I wanted in. And I wasn’t taking no for an answer anymore. So when that text came through, there wasn’t really a decision to make.
What I thought was an Australian team turned into a French-speaking group chat within minutes. I was translating messages, figuring out who was even in the country, and realizing I’d just stepped into an international team coming from France, New Caledonia and New Zealand. I didn’t understand a word. Didn’t matter.

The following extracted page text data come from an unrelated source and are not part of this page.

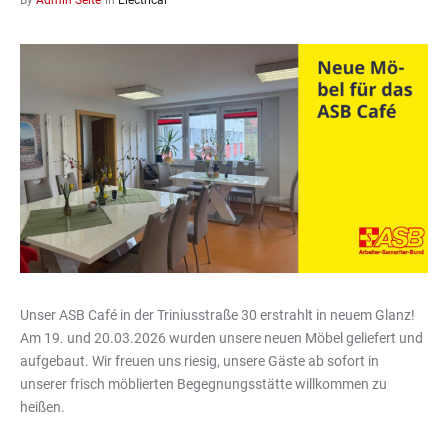
By
Admin Seite
in
Electrical
Unser ASB Café in der Triniusstraße 30 erstrahlt in neuem Glanz!
Am 19. und 20.03.2026 wurden unsere neuen Möbel geliefert und
aufgebaut. Wir freuen uns riesig, unsere Gäste ab sofort in
unserer frisch möblierten Begegnungsstätte willkommen zu
heißen.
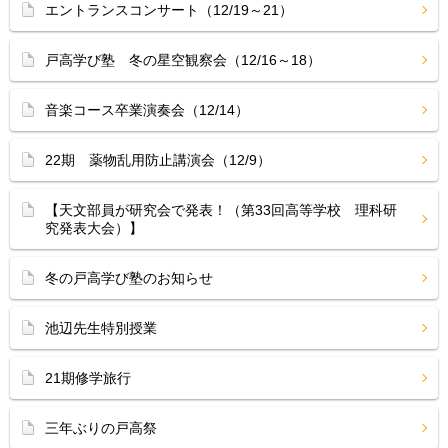
エントランスコンサート（12/19～21）
戸高学び塾 冬の星空観察会（12/16～18）
音楽コース卒業演奏会（12/14）
22期 薬物乱用防止講演会（12/9）
【天文部員が研究会で発表！（第33回高等学校 理科研
究発表大会）】
冬の戸高学び塾のお知らせ
池辺先生特別授業
21期修学旅行
三年ぶりの戸高祭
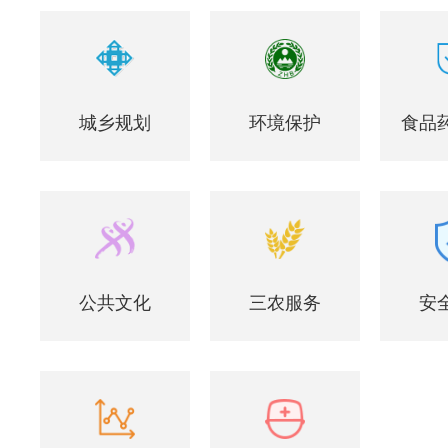
城乡规划
环境保护
食品
公共文化
三农服务
安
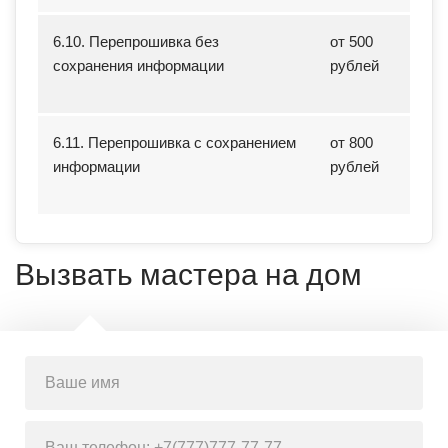
6.10. Перепрошивка без
от 500
сохранения информации
рублей
6.11. Перепрошивка с сохранением
от 800
информации
рублей
Вызвать мастера на дом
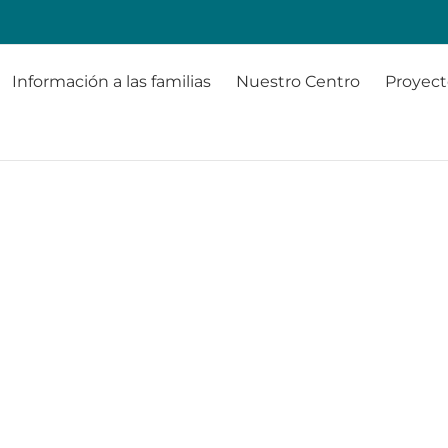
Información a las familias
Nuestro Centro
Proyect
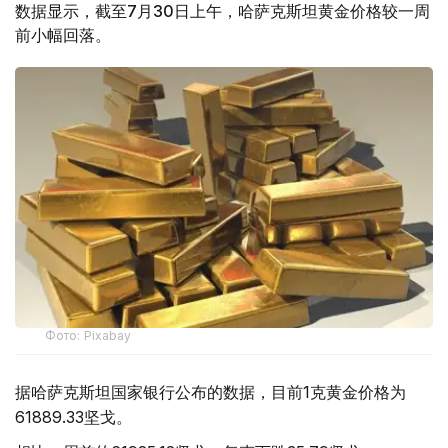
数据显示，截至7月30日上午，哈萨克斯坦黄金价格较一周
前小幅回落。
Фото: Pixabay
据哈萨克斯坦国家银行公布的数据，目前1克黄金价格为
61889.33坚戈。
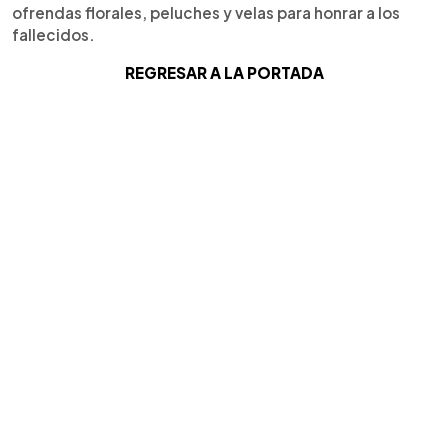
ofrendas florales, peluches y velas para honrar a los
fallecidos.
REGRESAR A LA PORTADA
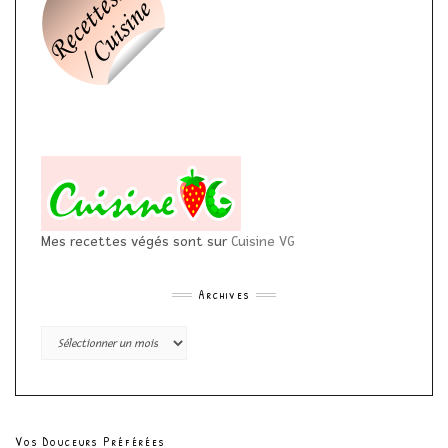
Mes recettes végés sont sur
Cuisine VG
Archives
Archives
Vos Douceurs Préférées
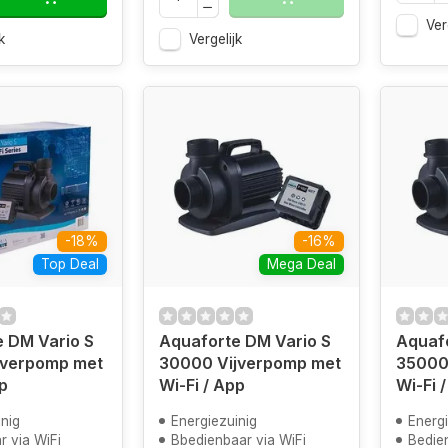
Ver
k
Vergelijk
-18%
-16%
Top Deal
Mega Deal
 DM Vario S
Aquaforte DM Vario S
Aquafo
jverpomp met
30000 Vijverpomp met
35000
p
Wi-Fi / App
Wi-Fi 
nig
Energiezuinig
Energi
r via WiFi
Bbedienbaar via WiFi
Bedien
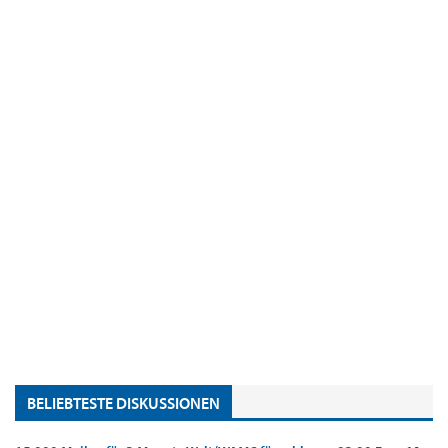
BELIEBTESTE DISKUSSIONEN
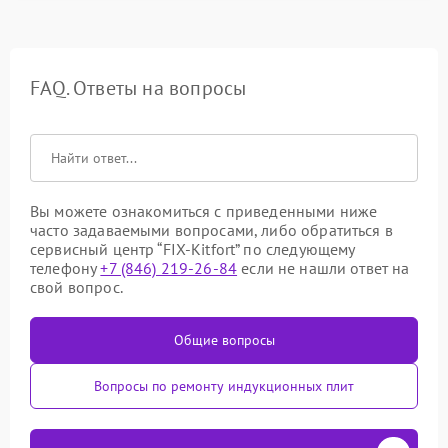
FAQ. Ответы на вопросы
Вы можете ознакомиться с приведенными ниже
часто задаваемыми вопросами, либо обратиться в
сервисный центр “FIX-Kitfort” по следующему
телефону
+7 (846) 219-26-84
если не нашли ответ на
свой вопрос.
Общие вопросы
Вопросы по ремонту индукционных плит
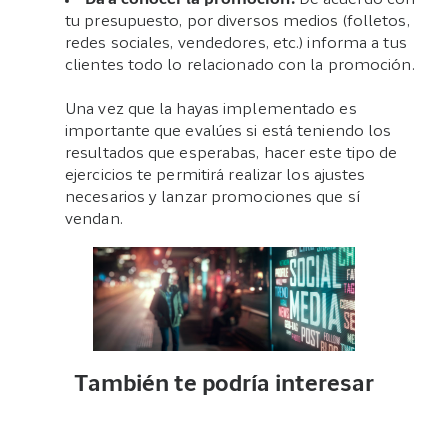
Da a conocer la promoción.
De acuerdo con
tu presupuesto, por diversos medios (folletos,
redes sociales, vendedores, etc.) informa a tus
clientes todo lo relacionado con la promoción.
Una vez que la hayas implementado es
importante que evalúes si está teniendo los
resultados que esperabas, hacer este tipo de
ejercicios te permitirá realizar los ajustes
necesarios y lanzar promociones que sí
vendan.
También te podría interesar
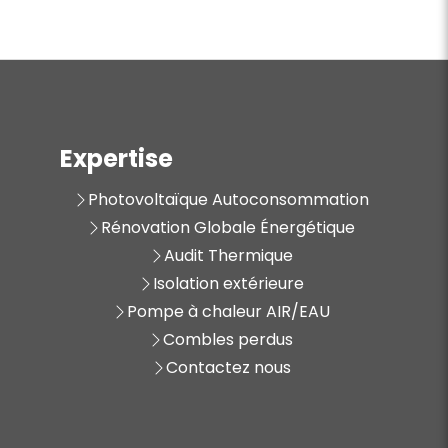
Expertise
Photovoltaïque Autoconsommation
Rénovation Globale Énergétique
Audit Thermique
Isolation extérieure
Pompe à chaleur AIR/EAU
Combles perdus
Contactez nous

We met Thursday morning. Weighed in. Signed papers. Walked straight to the dock. And then everything flipped.
They had never sailed a Catalina 37. I had. These boats don’t exist anywhere else. If you haven’t sailed in Long Beach, you haven’t sailed them.
So there I was, the last-minute fill-in, now explaining rigging, systems, the symmetrical kite, dip pole, timing … everything that doesn’t show up on paper. This would have been Tom’s third time driving a wheel boat. And it didn’t matter.
That’s the thing about high-level sailing. You don’t wait to be comfortable. You get up to speed, fast. Practice was messy. Not bad. Just off. Timing a half step early. A half step late. Nothing major, but enough to lose races. “Tack and set.” “Port layline.” That was it.
By the end of the day, we had it — motion, timing, all of it. At some point, it stopped being about where anyone was from, or anything else for that matter. They forgot I was even a woman, until the bucket started making its way up the hatch. And even that just turned into a laugh.
Friday came fast. No sleep. Just running through systems in my head, hoping I had covered enough. First race. Port entry. Suddenly I’m hiking in a dial-up with a team I’d met 24 hours ago. No time to think. The first races weren’t clean. We hit marks. We were over early once. Simple mistakes. But at this level, that’s the race.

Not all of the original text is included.